> THE TASK: When you repeat the entries below, keep each word exactly as it is and drop the pictures.

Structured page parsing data
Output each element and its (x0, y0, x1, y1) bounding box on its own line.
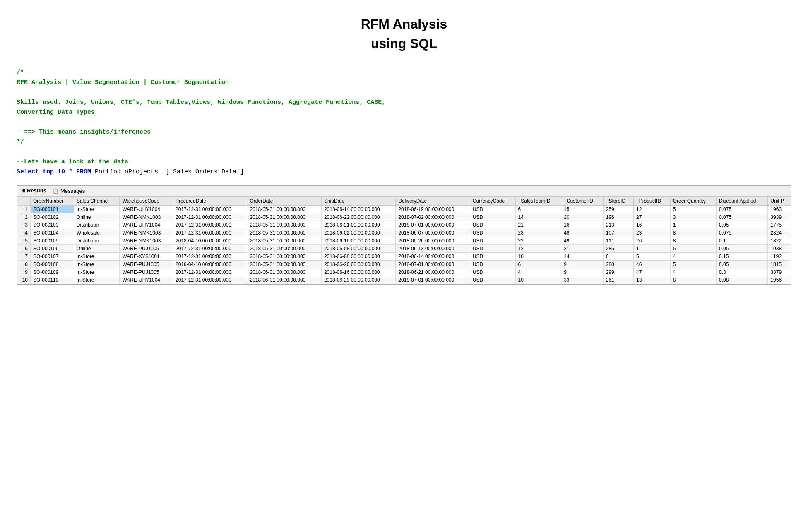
table-cell: 8 (670, 229, 716, 237)
table-cell: In-Store (74, 276, 120, 284)
table-cell: 10 (17, 276, 31, 284)
table-cell: 48 (561, 229, 604, 237)
table-cell: 0.05 (717, 221, 768, 229)
table-cell: 2018-06-02 00:00:00.000 (321, 229, 395, 237)
table-row: 8SO-000108In-StoreWARE-PUJ10052018-04-10… (17, 261, 791, 268)
table-cell: 1815 (768, 261, 791, 268)
table-cell: 2018-06-13 00:00:00.000 (396, 245, 470, 253)
table-cell: SO-000109 (31, 268, 74, 276)
table-cell: In-Store (74, 253, 120, 261)
table-cell: SO-000110 (31, 276, 74, 284)
table-cell: 10 (515, 253, 561, 261)
col-header-6: ShipDate (321, 197, 395, 206)
results-section: ⊞ Results 📋 Messages OrderNumberSales Ch… (17, 185, 791, 285)
results-grid-icon: ⊞ (21, 188, 25, 194)
table-cell: 2017-12-31 00:00:00.000 (173, 229, 247, 237)
table-cell: 2018-06-26 00:00:00.000 (321, 261, 395, 268)
table-cell: 259 (603, 206, 633, 213)
col-header-7: DeliveryDate (396, 197, 470, 206)
table-cell: 22 (515, 237, 561, 245)
code-line3: Skills used: Joins, Unions, CTE's, Temp … (17, 98, 791, 108)
table-cell: SO-000107 (31, 253, 74, 261)
table-cell: SO-000103 (31, 221, 74, 229)
table-cell: 299 (603, 268, 633, 276)
table-cell: 9 (561, 261, 604, 268)
table-cell: 2018-06-19 00:00:00.000 (396, 206, 470, 213)
table-cell: 0.075 (717, 206, 768, 213)
table-cell: 2 (17, 213, 31, 221)
table-cell: 2018-07-01 00:00:00.000 (396, 221, 470, 229)
table-cell: 2017-12-31 00:00:00.000 (173, 206, 247, 213)
table-cell: 2018-06-29 00:00:00.000 (321, 276, 395, 284)
table-cell: 6 (17, 245, 31, 253)
table-cell: 0.08 (717, 276, 768, 284)
table-cell: USD (470, 237, 515, 245)
table-cell: 6 (515, 261, 561, 268)
table-cell: 2018-06-07 00:00:00.000 (396, 229, 470, 237)
col-header-14: Discount Applied (717, 197, 768, 206)
table-cell: 33 (561, 276, 604, 284)
table-cell: 2018-06-16 00:00:00.000 (321, 268, 395, 276)
table-cell: 2018-07-02 00:00:00.000 (396, 213, 470, 221)
table-cell: 6 (603, 253, 633, 261)
table-cell: USD (470, 206, 515, 213)
table-cell: 2017-12-31 00:00:00.000 (173, 221, 247, 229)
table-cell: 2018-05-31 00:00:00.000 (247, 253, 321, 261)
table-cell: 2018-07-01 00:00:00.000 (396, 261, 470, 268)
table-cell: 1038 (768, 245, 791, 253)
table-cell: 0.15 (717, 253, 768, 261)
table-cell: 196 (603, 213, 633, 221)
table-header-row: OrderNumberSales ChannelWarehouseCodePro… (17, 197, 791, 206)
table-cell: 1 (17, 206, 31, 213)
col-header-4: ProcuredDate (173, 197, 247, 206)
table-cell: Distributor (74, 237, 120, 245)
table-cell: 111 (603, 237, 633, 245)
table-cell: 9 (561, 268, 604, 276)
table-cell: 0.05 (717, 261, 768, 268)
table-cell: 5 (670, 245, 716, 253)
table-cell: USD (470, 245, 515, 253)
table-cell: 2018-04-10 00:00:00.000 (173, 237, 247, 245)
table-cell: 21 (561, 245, 604, 253)
table-row: 2SO-000102OnlineWARE-NMK10032017-12-31 0… (17, 213, 791, 221)
col-header-9: _SalesTeamID (515, 197, 561, 206)
table-cell: 15 (561, 206, 604, 213)
table-cell: Online (74, 245, 120, 253)
table-cell: USD (470, 253, 515, 261)
table-cell: SO-000106 (31, 245, 74, 253)
table-cell: WARE-NMK1003 (120, 237, 173, 245)
table-cell: 1 (634, 245, 671, 253)
table-cell: 8 (670, 237, 716, 245)
results-tab[interactable]: ⊞ Results (21, 187, 46, 194)
table-cell: 5 (670, 206, 716, 213)
col-header-11: _StoreID (603, 197, 633, 206)
table-cell: 2018-06-22 00:00:00.000 (321, 213, 395, 221)
table-cell: 49 (561, 237, 604, 245)
table-cell: USD (470, 268, 515, 276)
table-cell: 2018-06-01 00:00:00.000 (247, 268, 321, 276)
table-cell: WARE-XYS1001 (120, 253, 173, 261)
table-cell: 285 (603, 245, 633, 253)
table-cell: 27 (634, 213, 671, 221)
col-header-5: OrderDate (247, 197, 321, 206)
table-cell: 2018-06-08 00:00:00.000 (321, 253, 395, 261)
table-cell: 46 (634, 261, 671, 268)
table-cell: 23 (634, 229, 671, 237)
table-cell: 2018-05-31 00:00:00.000 (247, 206, 321, 213)
table-cell: 1192 (768, 253, 791, 261)
code-line1: RFM Analysis | Value Segmentation | Cust… (17, 78, 791, 88)
table-cell: 1775 (768, 221, 791, 229)
table-cell: 5 (17, 237, 31, 245)
messages-tab[interactable]: 📋 Messages (53, 188, 85, 194)
table-cell: 2017-12-31 00:00:00.000 (173, 268, 247, 276)
table-cell: WARE-UHY1004 (120, 206, 173, 213)
col-header-8: CurrencyCode (470, 197, 515, 206)
sql-statement: Select top 10 * FROM PortfolioProjects..… (17, 167, 791, 177)
table-cell: SO-000105 (31, 237, 74, 245)
table-cell: SO-000108 (31, 261, 74, 268)
table-cell: 8 (17, 261, 31, 268)
table-cell: 13 (634, 276, 671, 284)
table-cell: 280 (603, 261, 633, 268)
table-cell: 2018-07-01 00:00:00.000 (396, 276, 470, 284)
table-cell: USD (470, 229, 515, 237)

> RESPONSE BOX:
Output each element and its (x0, y0, x1, y1) bounding box on its own line.
table-cell: 8 (670, 229, 716, 237)
table-cell: In-Store (74, 276, 120, 284)
table-cell: 10 (17, 276, 31, 284)
table-cell: 48 (561, 229, 604, 237)
table-cell: 0.05 (717, 221, 768, 229)
table-cell: 2018-06-02 00:00:00.000 (321, 229, 395, 237)
table-row: 8SO-000108In-StoreWARE-PUJ10052018-04-10… (17, 261, 791, 268)
table-cell: 1815 (768, 261, 791, 268)
table-cell: 2018-06-13 00:00:00.000 (396, 245, 470, 253)
table-cell: SO-000109 (31, 268, 74, 276)
table-cell: In-Store (74, 253, 120, 261)
table-cell: SO-000110 (31, 276, 74, 284)
table-cell: 10 (515, 253, 561, 261)
col-header-6: ShipDate (321, 197, 395, 206)
results-section: ⊞ Results 📋 Messages OrderNumberSales Ch… (17, 185, 791, 285)
results-grid-icon: ⊞ (21, 188, 25, 194)
table-cell: 2017-12-31 00:00:00.000 (173, 229, 247, 237)
table-cell: 2018-06-26 00:00:00.000 (321, 261, 395, 268)
table-cell: 259 (603, 206, 633, 213)
col-header-7: DeliveryDate (396, 197, 470, 206)
table-cell: 22 (515, 237, 561, 245)
code-line3: Skills used: Joins, Unions, CTE's, Temp … (17, 98, 791, 108)
table-cell: SO-000107 (31, 253, 74, 261)
table-cell: SO-000103 (31, 221, 74, 229)
table-cell: 299 (603, 268, 633, 276)
table-cell: 9 (561, 261, 604, 268)
table-cell: 2018-06-19 00:00:00.000 (396, 206, 470, 213)
table-cell: 0.075 (717, 206, 768, 213)
table-cell: 2 (17, 213, 31, 221)
table-cell: 2018-07-01 00:00:00.000 (396, 221, 470, 229)
table-cell: 2017-12-31 00:00:00.000 (173, 206, 247, 213)
table-cell: 2018-06-29 00:00:00.000 (321, 276, 395, 284)
table-cell: 6 (17, 245, 31, 253)
table-cell: 0.08 (717, 276, 768, 284)
table-cell: USD (470, 237, 515, 245)
table-cell: 6 (515, 261, 561, 268)
table-cell: 2018-06-07 00:00:00.000 (396, 229, 470, 237)
col-header-14: Discount Applied (717, 197, 768, 206)
table-cell: 33 (561, 276, 604, 284)
table-cell: 2018-06-16 00:00:00.000 (321, 268, 395, 276)
table-cell: 2018-07-02 00:00:00.000 (396, 213, 470, 221)
table-cell: 6 (603, 253, 633, 261)
table-cell: USD (470, 206, 515, 213)
table-cell: 2017-12-31 00:00:00.000 (173, 221, 247, 229)
table-cell: 2018-05-31 00:00:00.000 (247, 253, 321, 261)
table-cell: 2018-07-01 00:00:00.000 (396, 261, 470, 268)
table-cell: 1038 (768, 245, 791, 253)
table-cell: 0.15 (717, 253, 768, 261)
table-cell: 196 (603, 213, 633, 221)
table-header-row: OrderNumberSales ChannelWarehouseCodePro… (17, 197, 791, 206)
table-cell: 1 (17, 206, 31, 213)
col-header-4: ProcuredDate (173, 197, 247, 206)
table-cell: Distributor (74, 237, 120, 245)
table-cell: 111 (603, 237, 633, 245)
table-cell: 9 (561, 268, 604, 276)
table-cell: 0.05 (717, 261, 768, 268)
table-cell: 5 (670, 245, 716, 253)
table-cell: USD (470, 245, 515, 253)
table-cell: 2018-04-10 00:00:00.000 (173, 237, 247, 245)
table-cell: 21 (561, 245, 604, 253)
table-row: 2SO-000102OnlineWARE-NMK10032017-12-31 0… (17, 213, 791, 221)
col-header-9: _SalesTeamID (515, 197, 561, 206)
table-cell: 15 (561, 206, 604, 213)
table-cell: Online (74, 245, 120, 253)
table-cell: USD (470, 253, 515, 261)
table-cell: SO-000106 (31, 245, 74, 253)
table-cell: WARE-NMK1003 (120, 237, 173, 245)
table-cell: 1 (634, 245, 671, 253)
table-cell: 8 (670, 237, 716, 245)
results-tab[interactable]: ⊞ Results (21, 187, 46, 194)
table-cell: 5 (670, 206, 716, 213)
col-header-11: _StoreID (603, 197, 633, 206)
table-cell: 2018-06-22 00:00:00.000 (321, 213, 395, 221)
table-cell: 49 (561, 237, 604, 245)
table-cell: USD (470, 268, 515, 276)
table-cell: 2018-06-01 00:00:00.000 (247, 268, 321, 276)
table-cell: WARE-XYS1001 (120, 253, 173, 261)
table-cell: 285 (603, 245, 633, 253)
table-cell: 27 (634, 213, 671, 221)
col-header-5: OrderDate (247, 197, 321, 206)
table-cell: 2018-06-08 00:00:00.000 (321, 253, 395, 261)
table-cell: 46 (634, 261, 671, 268)
table-cell: 23 (634, 229, 671, 237)
table-cell: 2018-05-31 00:00:00.000 (247, 206, 321, 213)
table-cell: 1192 (768, 253, 791, 261)
code-line1: RFM Analysis | Value Segmentation | Cust… (17, 78, 791, 88)
table-cell: 1775 (768, 221, 791, 229)
table-cell: 5 (17, 237, 31, 245)
messages-tab[interactable]: 📋 Messages (53, 188, 85, 194)
table-cell: 2017-12-31 00:00:00.000 (173, 268, 247, 276)
table-cell: WARE-UHY1004 (120, 206, 173, 213)
col-header-8: CurrencyCode (470, 197, 515, 206)
sql-statement: Select top 10 * FROM PortfolioProjects..… (17, 167, 791, 177)
table-cell: SO-000105 (31, 237, 74, 245)
table-cell: SO-000108 (31, 261, 74, 268)
table-cell: 8 (17, 261, 31, 268)
table-cell: 13 (634, 276, 671, 284)
table-cell: 280 (603, 261, 633, 268)
table-cell: 2018-07-01 00:00:00.000 (396, 276, 470, 284)
table-cell: USD (470, 229, 515, 237)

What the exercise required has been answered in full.